22 июля 1921 г. оборона испанских главных сил вокруг города Анваль пала за несколько часов штурма в ужасающем кровавом хаосе и без упорного сопротивления, которого можно было ожидать от природной горячей храбрости испанцев. Несколько рот туземной милиции-"харки", не долго думая, перешли на сторону соплеменников и ударили по испанцам с тыла. Около 11.00 испанские части, перемешавшись с гужевыми и автомобильными обозами, лазаретами с ранеными и вывозимой артиллерией, стали отступать из города двумя колоннами в направлении на север. А так как большинство окрестных высот уже были захвачены рифскими повстанцами, колонны попали под ураганный артиллерийско-пулеметный огонь, начали во множестве терять людей и транспорт и быстро ударились в беспорядочное бегство. Офицеры, в лучшем случае, были бессильны, в худшем - драпали, обгоняя своих солдат.

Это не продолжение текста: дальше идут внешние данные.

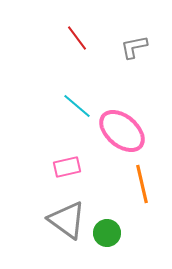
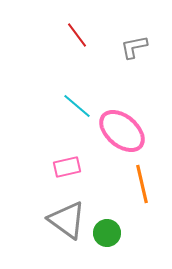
red line: moved 3 px up
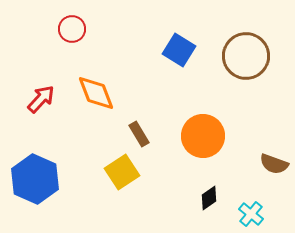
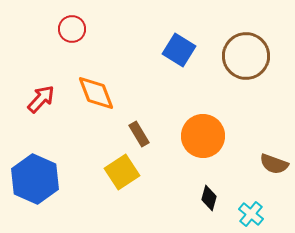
black diamond: rotated 40 degrees counterclockwise
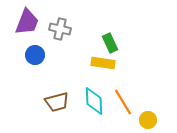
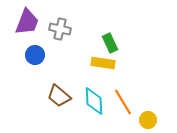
brown trapezoid: moved 2 px right, 6 px up; rotated 55 degrees clockwise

Катастрофа при Анвале, ставшая для испанской военной традиции именем нарицательным, могла бы закончиться полным уничтожением испанских войск, если бы не злые упрямые "регулярес" во главе с майором Лламасом. Они устояли на позициях к югу от города, т.е. на направлении главного удара рифийцев, прикрыли тем самым беспорядочное отступление своих войск и отошли последними из всех, организованно, с минимальными потерями.
Количество жертв испанских колониальных войск в поражении при Анвале подсчитать довольно сложно. После войны испанское военное ведомство посчитало солдат и офицеров погибших, пропавших без вести и выживших при разгроме войск генерала Сильвестре с точностью до человека, надо отдать должное! Но впереди у испанцев было еще одно не менее кровопролитное поражение при Монте-Арруит, погибали люди в отдаленных гарнизонах, в боях местного значения. Логично предположить, что при провальной обороне Анваля и еще более провальном отступлении от города полегло много больше половины защищавших его солдат.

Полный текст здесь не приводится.